Messaggero Veneto

Lunedì 18 Marzo 2013

 

Allarme Cisl: 50 mila nuovi poveri in Friuli

Negli ultimi cinque anni è raddoppiato il numero di chi è in difficoltà.
E aumentano le file alle mense.

La fila alle mense dei poveri è sempre più lunga. Secondo la Cisl, le persone che non solo non arrivano alla fine del mese, ma non hanno nemmeno qualcosa da mettere in tavola tutti i giorni, in Friuli Venezia Giulia sono ormai circa 50 mila. Si tratta di un esercito di nuovi poveri, vittime della crisi che sta stritolando da mesi, da anni, il nostro sistema economico.

Perché ad avere bisogno di cibo non sono soltanto gli stranieri, privi di quella rete familiare indispensabile per affrontare i momenti più difficili, ma anche i disoccupati, gli esodati e tanti pensionati. Italiani accomunati dalla mancanza di lavoro e di reddito o anziani soli che non ricevono un assegno mensile sufficiente a soddisfare le esigenze primarie.

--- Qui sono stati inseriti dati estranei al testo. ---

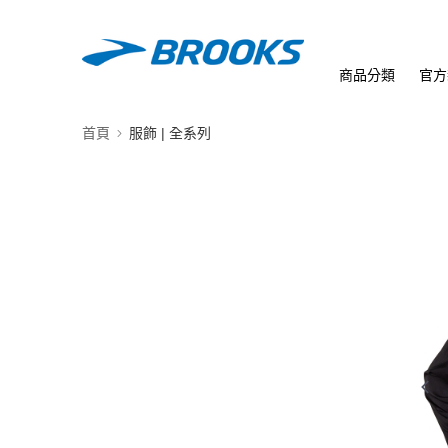
商品分類
官方
首頁
服飾 | 全系列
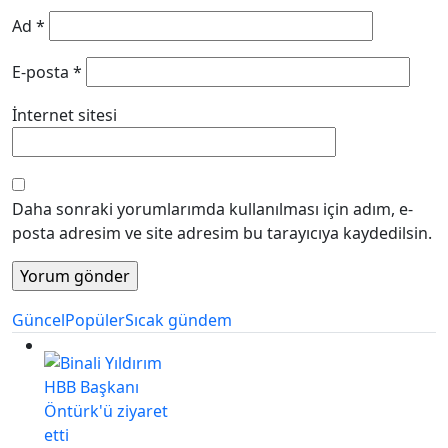
Ad
*
E-posta
*
İnternet sitesi
Daha sonraki yorumlarımda kullanılması için adım, e-
posta adresim ve site adresim bu tarayıcıya kaydedilsin.
Güncel
Popüler
Sıcak gündem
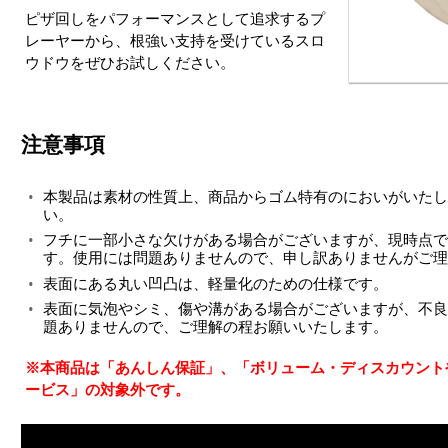
ピザ回しをパフォーマンスとして追求するプ
レーヤーから、根強い支持を受けているスロ
ウドウをぜひお試しください。
注意事項
本製品は素材の性質上、商品からゴム特有のにおいがいたし
い。
フチに一部小さな欠けがある場合がございますが、現時点で
す。使用には問題ありませんので、申し訳ありませんがご理
表面にある丸い凹凸は、軽量化のための仕様です。
表面に気泡やシミ、傷や溝がある場合がございますが、不良
題ありませんので、ご理解の程お願いいたします。
※本商品は「あんしん保証」、「ボリューム・ディスカウント
ービス」の対象外です。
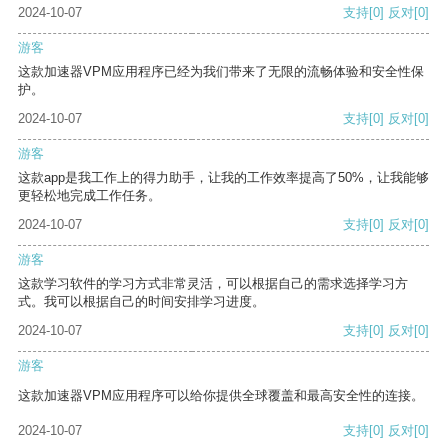
2024-10-07
支持
[0]
反对
[0]
游客
这款加速器VPM应用程序已经为我们带来了无限的流畅体验和安全性保
护。
2024-10-07
支持
[0]
反对
[0]
游客
这款app是我工作上的得力助手，让我的工作效率提高了50%，让我能够
更轻松地完成工作任务。
2024-10-07
支持
[0]
反对
[0]
游客
这款学习软件的学习方式非常灵活，可以根据自己的需求选择学习方
式。我可以根据自己的时间安排学习进度。
2024-10-07
支持
[0]
反对
[0]
游客
这款加速器VPM应用程序可以给你提供全球覆盖和最高安全性的连接。
2024-10-07
支持
[0]
反对
[0]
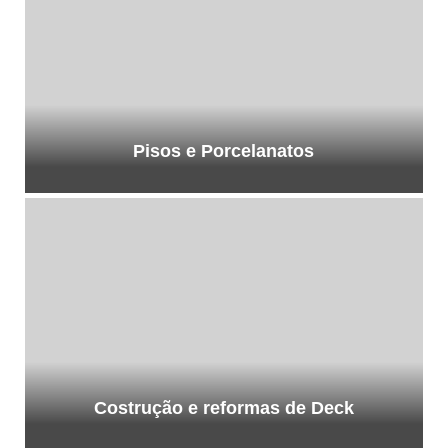
Pisos e Porcelanatos
Costrução e reformas de Deck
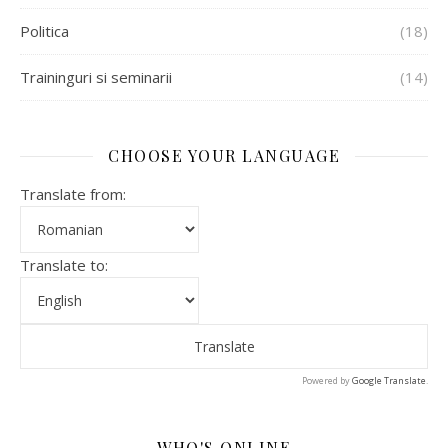
Politica
(18)
Traininguri si seminarii
(14)
CHOOSE YOUR LANGUAGE
Translate from:
Translate to:
Powered by
Google Translate
.
WHO'S ONLINE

«Perché è di quello che stiamo parlando - sottolinea il segretario territoriale della Cisl, Roberto Muradore -. Non si tratta di non potersi permettere la ricarica telefonica o le rate del mutuo e dell’auto nuova. Qui parliamo invece di povertà alimentare, che è l’ultima soglia della povertà, quella oltre la quale non si può andare. E per fortuna che ci sono realtà come il Banco alimentare che distribuisce cibo e generi di prima necessità gratuitamente».

«Abbiamo fatto una ricerca - continua il sindacalista - e abbiamo scoperto che il numero delle persone costrette a chiedere aiuto al Banco alimentare oppure attraverso le mense dei poveri (come in quella di via Ronchi, a Udine, dove ogni giorno vengono serviti 200 pasti ndr) o attraverso altre associazioni è quasi raddoppiato: l’incremento registrato negli ultimi 5 anni è stato di 24 mila unità pari dall’85,8%, il che dunque significa che in Friuli Venezia Giulia ci sono 50 mila persone che con dignità lottano per poter sopravvivere».

Ancora più drammatico, secondo Muradore, è il dato che riguarda i bambini e i giovani figli di precari che non sono in grado di garantirgli una crescita fisica, psicologica, intellettuale e sociale. «In Italia - conclude il sindacalista Cisl - gli adolescenti senza prospettive sono ormai 500 mila».